Autonomous vehicles are gradually making their way from futuristic concept to reality. Before we see a world where everyone is riding in a self-driving car, however, there is still much work to be done to develop these complex autonomous systems. The process of AV development is fascinating one that relies heavily on simulation, as the various components that make up an autonomous vehicle system must be tested under a wide range of situations and conditions prior to manufacturing the vehicle.
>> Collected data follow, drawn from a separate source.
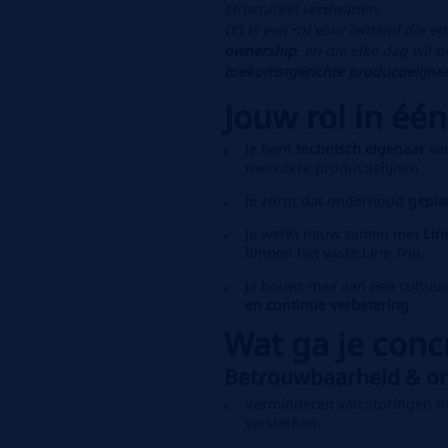
structureel verdwijnen.
Dit is een rol voor iemand die en
ownership
, en die elke dag wil 
toekomstgerichte productielijne
Jouw rol in éé
Je bent
technisch eigenaar
va
meerdere productielijnen.
Je zorgt dat onderhoud
gepla
Je werkt nauw samen met
Lin
binnen het vaste Line Trio.
Je bouwt mee aan een cultuu
en continue verbetering
.
Wat ga je conc
Betrouwbaarheid & o
Verminderen van storingen 
versterken.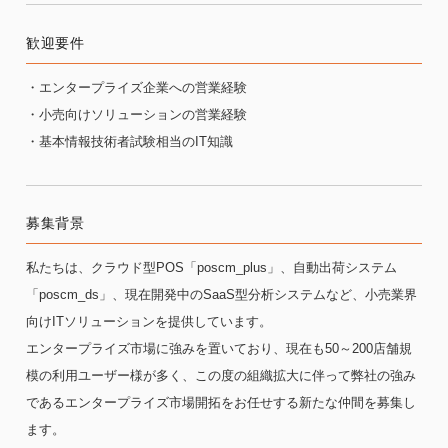
歓迎要件
・エンタープライズ企業への営業経験
・小売向けソリューションの営業経験
・基本情報技術者試験相当のIT知識
募集背景
私たちは、クラウド型POS「poscm_plus」、自動出荷システム
「poscm_ds」、現在開発中のSaaS型分析システムなど、小売業界
向けITソリューションを提供しています。
エンタープライズ市場に強みを置いており、現在も50～200店舗規
模の利用ユーザー様が多く、この度の組織拡大に伴って弊社の強み
であるエンタープライズ市場開拓をお任せする新たな仲間を募集し
ます。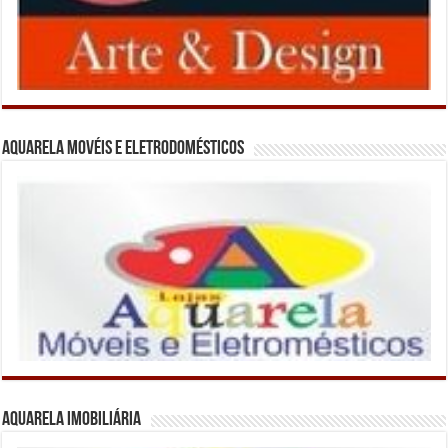
Aquarela Movéis e Eletrodomésticos
Aquarela Imobiliária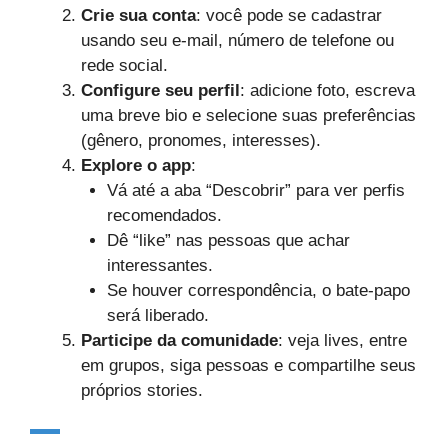
Crie sua conta
: você pode se cadastrar
usando seu e-mail, número de telefone ou
rede social.
Configure seu perfil
: adicione foto, escreva
uma breve bio e selecione suas preferências
(gênero, pronomes, interesses).
Explore o app
:
Vá até a aba “Descobrir” para ver perfis
recomendados.
Dê “like” nas pessoas que achar
interessantes.
Se houver correspondência, o bate-papo
será liberado.
Participe da comunidade
: veja lives, entre
em grupos, siga pessoas e compartilhe seus
próprios stories.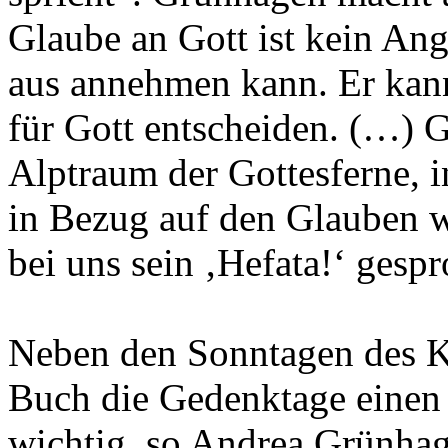
Glaube an Gott ist kein An
aus annehmen kann. Er kann 
für Gott entscheiden. (…) G
Alptraum der Gottesferne, 
in Bezug auf den Glauben w
bei uns sein ‚Hefata!‘ gesp
Neben den Sonntagen des K
Buch die Gedenktage einen w
wichtig, so Andrea Grünhage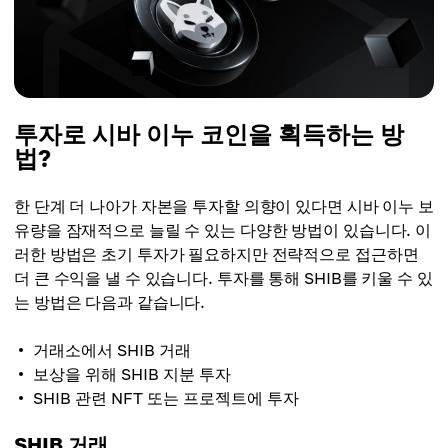
투자로 시바 이누 코인을 획득하는 방
법?
한 단계 더 나아가 자본을 투자할 의향이 있다면 시바 이누 보
유량을 잠재적으로 늘릴 수 있는 다양한 방법이 있습니다. 이
러한 방법은 초기 투자가 필요하지만 전략적으로 접근하면
더 큰 수익을 낼 수 있습니다. 투자를 통해 SHIB를 키울 수 있
는 방법은 다음과 같습니다.
거래소에서 SHIB 거래
보상을 위해 SHIB 지분 투자
SHIB 관련 NFT 또는 프로젝트에 투자
SHIB 거래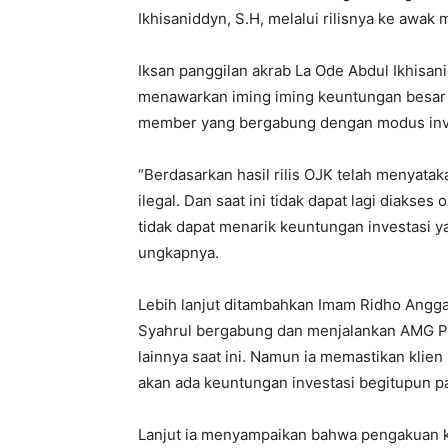
Ikhisaniddyn, S.H, melalui rilisnya ke awak
Iksan panggilan akrab La Ode Abdul Ikhis
menawarkan iming iming keuntungan besar 
member yang bergabung dengan modus invest
“Berdasarkan hasil rilis OJK telah menyata
ilegal. Dan saat ini tidak dapat lagi diak
tidak dapat menarik keuntungan investasi ya
ungkapnya.
Lebih lanjut ditambahkan Imam Ridho Angg
Syahrul bergabung dan menjalankan AMG P
lainnya saat ini. Namun ia memastikan klie
akan ada keuntungan investasi begitupun p
Lanjut ia menyampaikan bahwa pengakuan kl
To illustrate the role that simulation plays in AV development, Dassault Systèmes is offering a webinar series called “Trust the Drive: Using High-Fidelity Simulation for Better and Safer Autonomous Vehicles,”in partnership with SAE. These free webinars will cover the different ways in which sensors and other electronics can be designed to ensure proper vehicle performance and the safety of passengers and others on the road. Experts from Dassault Systèmes SIMULIA brand will discuss how simulation can virtually validate vehicle behavior and passenger experience in real time to drive innovation, performance and cost efficiencies in the next generation of transportation.
TITLE: “Autonomous Vehicle Sensors: How to Ensure They Work Well and Stay Clean,” will take place on Wednesday, September 25 at 12:00 PM Eastern Daylight Time. Sign up here today. This webinar will focus on the sensors that are essentially the “eyes” of an autonomous vehicle, assisting with navigating and avoiding obstacles. Unlike the eyes of the driver, however, nothing stands between these sensors and the elements, so engineers must also design and test for weather conditions such as rain, snow, mud, etc., which can obstruct the “sight” of the sensors.
The webinar will be led by Matthias Troescher, Business Development Executive for Dassault Systèmes SIMULIA brand; Jonathan Jilesen, Senior Solution Consultant, SIMULIA Transportation and Mobility Aerodynamics; and Fabien Letailleur, Director, SIMULIA Transportation and Mobility Strategic Initiatives. It will be moderated by Lisa Arrigo of SAE International. The speakers will discuss how electromagnetic and computational fluid dynamics software can be used to greatly improve sensor performance and increase the safety of autonomous systems, with a specific focus on radar technology.
TITLE: “How to make sure more Electronics in Autonomous Vehicles won’t mean more Problems,” takes place on Wednesday, October 23 at 12:00 PM EDT. Compared to current vehicles, autonomous vehicles will have a tremendous increase in the number of electronics used, including perception devices like cameras, radar and LiDAR as well as the multiplication of ECUs. This presents a major challenge to engineers in terms of wiring and connecting all of it, so virtual testing of the Electro-Magnetic Interference and Compliance (EMI/EMC) and signal and power integrity of these components as well as the connectivity and placement of antennas and the design of wire harness is critical.
This webinar will be led by Matthias Troescher and Fabien Letailleur, who will talk about how these challenges can be solved by simulation software with embedded CST technology, allowing for better electronics design and higher quality autonomous vehicles.
TITLE: “How to Validate Vehicle Behavior and Passenger Experience in Real-Time without Sacrificing Accuracy,” will take place on Wednesday, November 20 at 12:00 PM Eastern Standard Time. Two kinds of simulations are required in the validation of autonomous vehicles: how the AI will behave, and how the vehicle itself will behave. For the latter, high-fidelity real-time models are critical in understanding vehicle dynamics holistically, in order to accurately take into account challenging terrain and weather situations and validate passenger experience.
The webinar will be led by Bob Solomon and Fabien Letailleur, who will discuss Dassault Systèmes’ real-time vehicle dynamics technology, coupled with high accuracy tire modeling and high-end dynamic simulators to deliver a true understanding of vehicle behavior. This allows companies to make sure that vehicles stay safe in challenging situations and to understand how passengers perceive their behavior.